• Your task:
Although the data below holds other lines too, output only those from the line with "Jaya Jakarta Sabet Juara" up to and including the line with "BINORA ke-27", exactly as they appear.

[Input data Boundary: Start]

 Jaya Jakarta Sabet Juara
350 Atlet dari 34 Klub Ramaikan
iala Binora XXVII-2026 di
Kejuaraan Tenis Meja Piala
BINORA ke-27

[Input data Boundary: End]
[Input data Boundary: Start]

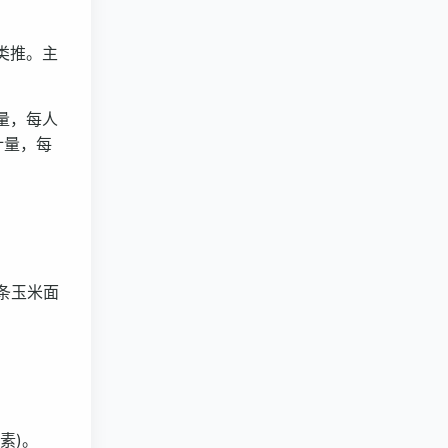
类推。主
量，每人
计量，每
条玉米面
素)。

[Input data Boundary: End]
[Input data Boundary: Start]

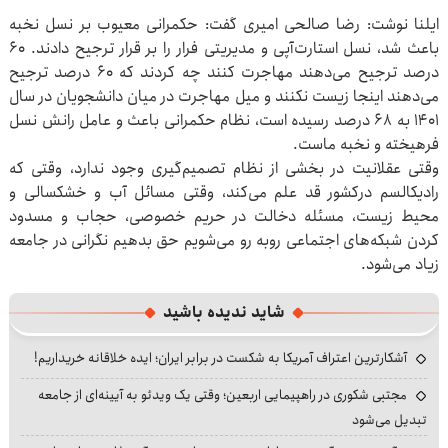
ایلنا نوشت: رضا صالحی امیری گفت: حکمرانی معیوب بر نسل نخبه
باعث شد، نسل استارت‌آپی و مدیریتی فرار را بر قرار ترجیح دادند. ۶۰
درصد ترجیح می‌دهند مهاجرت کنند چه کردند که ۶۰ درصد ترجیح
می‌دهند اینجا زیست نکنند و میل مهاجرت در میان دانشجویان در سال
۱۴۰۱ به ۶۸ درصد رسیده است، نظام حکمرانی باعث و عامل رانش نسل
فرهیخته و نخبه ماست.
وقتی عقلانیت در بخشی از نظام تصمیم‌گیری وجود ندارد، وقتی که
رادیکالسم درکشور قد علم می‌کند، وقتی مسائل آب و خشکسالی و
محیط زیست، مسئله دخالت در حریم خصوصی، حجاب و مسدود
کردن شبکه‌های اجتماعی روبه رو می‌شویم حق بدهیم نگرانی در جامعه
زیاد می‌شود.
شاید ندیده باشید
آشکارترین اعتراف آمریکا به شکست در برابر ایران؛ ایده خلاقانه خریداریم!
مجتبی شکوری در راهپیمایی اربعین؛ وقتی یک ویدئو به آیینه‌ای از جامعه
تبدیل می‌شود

[Input data Boundary: End]

• Result of this task:
 Jaya Jakarta Sabet Juara
350 Atlet dari 34 Klub Ramaikan
iala Binora XXVII-2026 di
Kejuaraan Tenis Meja Piala
BINORA ke-27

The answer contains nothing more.